In March of 2022, the ECMC announced Colorado’s new financial assurance rules with much fanfare, referring to the Rules as the “strongest protections and oversight of oil and gas development in the country,”[1] with “by far the highest financial assurance requirements [in the country].”

Most importantly, ECMC touted that the bonding rules’ would, “[e]nsur[e] each operator has the financial capability to meet all of their obligations under the Act.” The rulemaking was prompted by SB 19-181, a 2019 law that required ECMC to ensure that Colorado citizens are not forced to plug the oil and gas industry’s wells in Colorado.

Have the rules actually delivered for the people of Colorado?
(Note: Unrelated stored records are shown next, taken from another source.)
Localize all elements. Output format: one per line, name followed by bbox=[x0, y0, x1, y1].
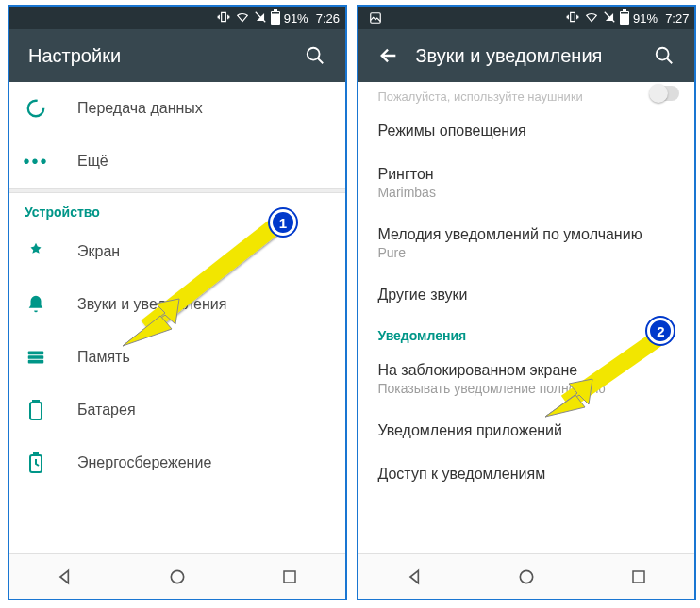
sound-list: Пожалуйста, используйте наушники Режимы … bbox=[358, 82, 694, 553]
row-value: Marimbas bbox=[377, 185, 675, 200]
up-button[interactable] bbox=[370, 37, 408, 74]
screenshot-icon bbox=[368, 10, 383, 25]
svg-line-5 bbox=[318, 58, 324, 64]
no-sim-icon bbox=[254, 10, 267, 26]
row-memory[interactable]: Память bbox=[9, 331, 345, 384]
row-value: Показывать уведомление полностью bbox=[377, 381, 675, 396]
svg-rect-11 bbox=[33, 400, 39, 403]
clock: 7:27 bbox=[665, 11, 689, 25]
switch-disabled bbox=[651, 86, 679, 101]
headphones-hint: Пожалуйста, используйте наушники bbox=[358, 82, 694, 109]
navigation-bar bbox=[358, 553, 694, 599]
battery-percent: 91% bbox=[633, 11, 658, 25]
row-default-notif-sound[interactable]: Мелодия уведомлений по умолчанию Pure bbox=[358, 213, 694, 273]
row-label: Память bbox=[77, 349, 330, 366]
status-bar: 91% 7:26 bbox=[9, 7, 345, 29]
search-icon bbox=[305, 45, 325, 66]
svg-rect-8 bbox=[28, 355, 44, 359]
settings-list: Передача данных ••• Ещё Устройство Экран… bbox=[9, 82, 345, 553]
recents-button[interactable] bbox=[627, 566, 650, 588]
status-bar: 91% 7:27 bbox=[358, 7, 694, 29]
display-icon bbox=[25, 240, 47, 263]
data-usage-icon bbox=[25, 97, 47, 120]
row-label: Ещё bbox=[77, 153, 330, 170]
power-saving-icon bbox=[25, 452, 47, 474]
row-label: Другие звуки bbox=[377, 287, 675, 304]
arrow-back-icon bbox=[378, 45, 399, 66]
svg-point-4 bbox=[308, 48, 320, 60]
recents-button[interactable] bbox=[278, 566, 301, 588]
row-alert-modes[interactable]: Режимы оповещения bbox=[358, 109, 694, 153]
svg-point-14 bbox=[171, 570, 183, 583]
app-bar: Настройки bbox=[9, 29, 345, 82]
svg-rect-19 bbox=[623, 9, 626, 11]
page-title: Звуки и уведомления bbox=[415, 45, 645, 67]
row-notification-access[interactable]: Доступ к уведомлениям bbox=[358, 452, 694, 496]
back-button[interactable] bbox=[404, 566, 426, 588]
more-icon: ••• bbox=[25, 150, 47, 173]
clock: 7:26 bbox=[316, 11, 340, 25]
wifi-icon bbox=[584, 10, 599, 26]
row-label: Звуки и уведомления bbox=[77, 296, 330, 313]
battery-icon bbox=[271, 9, 280, 27]
row-value: Pure bbox=[377, 245, 675, 260]
screenshot-settings: 91% 7:26 Настройки Передача данных ••• Е… bbox=[8, 5, 347, 600]
vibrate-icon bbox=[565, 10, 580, 26]
svg-rect-7 bbox=[28, 352, 44, 355]
svg-rect-9 bbox=[28, 360, 44, 364]
battery-percent: 91% bbox=[284, 11, 308, 25]
back-button[interactable] bbox=[54, 566, 76, 588]
row-battery[interactable]: Батарея bbox=[9, 384, 345, 436]
storage-icon bbox=[25, 346, 47, 369]
row-label: Батарея bbox=[77, 402, 330, 419]
row-label: Рингтон bbox=[377, 166, 675, 183]
bell-icon bbox=[25, 293, 47, 316]
row-display[interactable]: Экран bbox=[9, 225, 345, 278]
svg-rect-15 bbox=[284, 571, 295, 583]
svg-point-23 bbox=[521, 570, 533, 583]
home-button[interactable] bbox=[166, 566, 189, 588]
app-bar: Звуки и уведомления bbox=[358, 29, 694, 82]
row-label: Режимы оповещения bbox=[377, 123, 675, 140]
row-power-saving[interactable]: Энергосбережение bbox=[9, 436, 345, 489]
row-app-notifications[interactable]: Уведомления приложений bbox=[358, 409, 694, 452]
vibrate-icon bbox=[216, 10, 231, 26]
row-more[interactable]: ••• Ещё bbox=[9, 135, 345, 188]
row-label: На заблокированном экране bbox=[377, 362, 675, 379]
search-button[interactable] bbox=[645, 37, 683, 74]
row-other-sounds[interactable]: Другие звуки bbox=[358, 273, 694, 317]
svg-rect-10 bbox=[30, 403, 42, 419]
row-label: Мелодия уведомлений по умолчанию bbox=[377, 226, 675, 243]
row-ringtone[interactable]: Рингтон Marimbas bbox=[358, 153, 694, 213]
navigation-bar bbox=[9, 553, 345, 599]
row-label: Передача данных bbox=[77, 100, 330, 117]
home-button[interactable] bbox=[515, 566, 538, 588]
svg-rect-20 bbox=[621, 12, 628, 14]
search-icon bbox=[654, 45, 675, 66]
search-button[interactable] bbox=[296, 37, 334, 74]
svg-line-22 bbox=[667, 58, 673, 64]
wifi-icon bbox=[235, 10, 250, 26]
battery-icon bbox=[620, 9, 629, 27]
svg-rect-24 bbox=[633, 571, 644, 583]
row-label: Энергосбережение bbox=[77, 454, 330, 471]
no-sim-icon bbox=[603, 10, 616, 26]
svg-point-6 bbox=[28, 101, 44, 117]
svg-rect-2 bbox=[274, 9, 277, 11]
svg-rect-13 bbox=[33, 452, 39, 455]
svg-point-21 bbox=[657, 48, 669, 60]
row-lock-screen[interactable]: На заблокированном экране Показывать уве… bbox=[358, 349, 694, 409]
battery-row-icon bbox=[25, 399, 47, 421]
svg-rect-3 bbox=[272, 12, 279, 14]
screenshot-sound-settings: 91% 7:27 Звуки и уведомления Пожалуйста,… bbox=[357, 5, 696, 600]
row-label: Экран bbox=[77, 243, 330, 260]
row-data-usage[interactable]: Передача данных bbox=[9, 82, 345, 135]
annotation-marker-1: 1 bbox=[270, 209, 296, 236]
page-title: Настройки bbox=[28, 45, 296, 67]
row-sound[interactable]: Звуки и уведомления bbox=[9, 278, 345, 331]
row-label: Доступ к уведомлениям bbox=[377, 466, 675, 483]
row-label: Уведомления приложений bbox=[377, 422, 675, 439]
section-notifications: Уведомления bbox=[358, 317, 694, 349]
In seeking to answer this question, our researchers found that the state’s new bonding rules will provide approximately $4 million less financial assurance in 2024 than Colorado had in 2021.

False Start looks at why this has happened and what steps can be taken to address the problem.

[1] https://ecmc.state.co.us/documents/media/Press_Release_FA_Rulemaking_Adoption_20220301.pdf (Last accessed Feb. 6, 2024).

Key Findings

  • The Energy and Carbon Management Commission (ECMC) touted its bonding rules (Rules) as the strongest in the nation. Our review suggests the contrary.
  • Our pre-implementation analysis, Feet to the Fire, estimated that in a best-case scenario, Colorado could anticipate up to $1.8 billion in total financial assurance against $7.2 billion in plugging costs. The ECMC has fallen far short of these expectations, too.
  • In 2024, the ECMC will likely end up with almost $4 million less effective financial assurance than the $272 million it had in 2021.
  • The result suggests that the ECMC has not made progress and may jeopardize federal performance grants that are tied to improvements, compounding the problem.
  • An audit of the ECMC documents indicates that it currently has $268 million in financial assurance in 2024, less than the $272 million in 2021,[1] but included in this are $73 million in financial assurance that exceeds what those operators are required to provide under the new Rules.
  • Looking beyond this year, the ECMC allows companies up to 20 years to fully bond. Counting those contributions, the ECMC claims it will eventually have $688 million—less than 40% of what our initial analysis suggested they could obtain.  Adjusting for inflation, this is the equivalent of $593 million in today’s dollars.
  • The money will mostly come from operators producing less than 2 boe/d per well today. Thus, the bulk of future bonding is exposed to low-producing operator default risk over a 10-year time horizon, replicating the problems SB 19-181 was intended to solve.
  • The shortfall has structural causes. The Rules provide ample discretion to adjust bonding downwards.  The results are, unsurprisingly, less financial assurance.  While these effects are overlapping, we calculate that:
    • The “Out of Service” designation will leave over 4,000 wells without financial assurance, with approximately half of these subject to a blanket bond.
    • The ability for operators to “demonstrate” lower costs will sharply reduce bonds from $840 million to $177 million.
    • One option, Option 5, allows some operators to simply create their own bespoke plans. The one company that has been approved for it, Own Resources, reduced its required financial assurance from $338 million to only $8.3 million, a whopping $330 million reduction.
  • The Rules aimed to reduce transfers of low-producing wells, but the provisions are fraught with loopholes, allowing these wells to be transferred without new bonding under most circumstances.
  • There is a silver lining: ECMC staff have used their discretion to reject the most egregious operator proposals. However, this cannot compensate for the Rules’ structural flaws.
  • The Rules fail to address the system of transfers from the ‘haves’ to the ‘have nots.’ Higher producing operators can delay providing meaningful financial assurance, lower-producing operators can both reduce requirements but have decades to do so.
  • Until Colorado recognizes that ‘haves’ and ‘have nots’ are two sides of the same coin, it will not be able to effectively manage the risk.
  • SB 19-181 sought to shield the Colorado taxpayer from delinquent industry liability. In their first year, the Rules have made it worse and left any marginal improvements to the mercy of the state’s lowest producers.